# ASSIGNED TASK
Reproduce exactly the lines from the one containing "και συγκεκριμένα στο όμορφο νησί της" through the last line of the data, both ends included.

[Data excerpts]
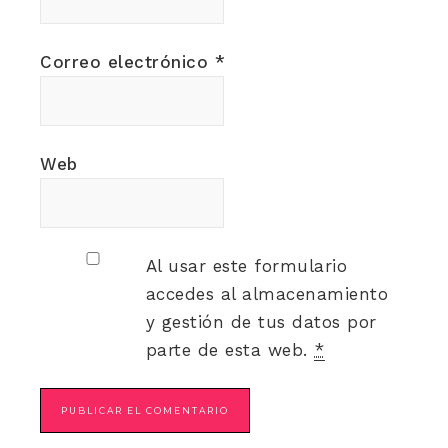
Correo electrónico
*
Web
Al usar este formulario
accedes al almacenamiento
y gestión de tus datos por
parte de esta web.
*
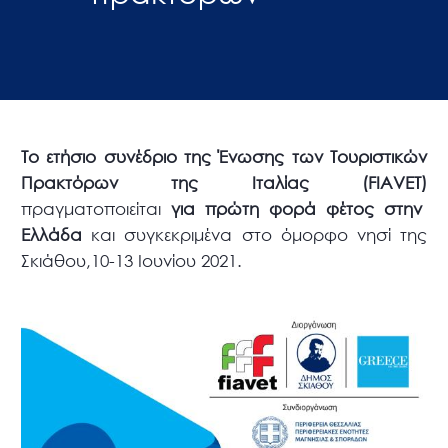
Το ετήσιο συνέδριο της Ένωσης των Τουριστικών
Πρακτόρων της Ιταλίας (FIAVET)
πραγματοποιείται
για πρώτη φορά φέτος στην
Ελλάδα
και συγκεκριμένα στο όμορφο νησί της
Σκιάθου,10-13 Ιουνίου 2021.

# SOLUTION TO THIS TASK
και συγκεκριμένα στο όμορφο νησί της
Σκιάθου,10-13 Ιουνίου 2021.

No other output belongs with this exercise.